I am trying to remodel a SQL database Cassandra such that, I can find the Cassandra equivalent for the SQL queries. I use CQL 3 and Cassandra v1.2. I modeled the db design in cassandra so that it supports the order by clauses and denormalized tables to support the join operation. However I am at sea when it comes to DISTINCT, SUM() and GROUPBY equvalents
SELECT a1,MAX(b1) FROM demo1 group by a1.
SELECT DISTINCT (a2) FROM demo2 where b2='sea'
SELECT sum(a3), sum(b3) from demo3 where c3='water' and d3='ocean'
This is like a showstopper to my work for past couple of days. Is there a way in Cassandra, that I can model the db schema to support queries of these kind? I cant think of any way in Cassandra . How are such queries be implemented using Cassandra?
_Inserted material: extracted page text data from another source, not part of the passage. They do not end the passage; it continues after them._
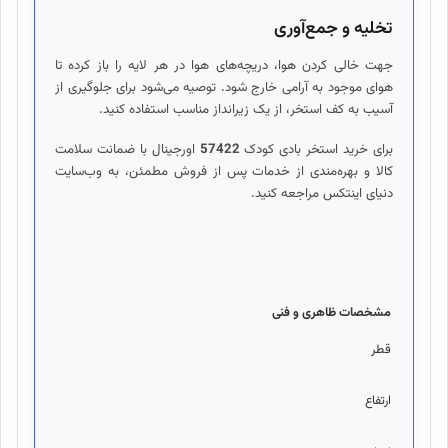
تخلیه و جمع‌آوری
جهت خالی کردن هوا، دریچه‌های هوا در هر لایه را باز کرده تا
هوای موجود به آرامی خارج شود. توصیه می‌شود برای جلوگیری از
آسیب به کف استخر، از یک زیرانداز مناسب استفاده کنید.
برای خرید استخر بادی کودک
57422
اورجینال با ضمانت سلامت
کالا و بهره‌مندی از خدمات پس از فروش مطمئن، به وب‌سایت
دنیای اینتکس مراجعه کنید.
مشخصات ظاهری و فنی
قطر
147 سانتی مت
ارتفاع
33 سانتی متر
I read that a hive layer over Cassandra can possibly make these queries work. I am just wondering if that is the only way that such queries can be supported in Cassandra..? Pls advise on any other possible methods..
Cassandra doesn't support operations like this. You can use something like Hive on top or there's a (non-free) product from Acunu that may do what you need.
The other solution is to do the work yourself. For example, you can sum things by reading in all the data from certain rows and summing. Or maintain a Cassandra counter to increment on the fly.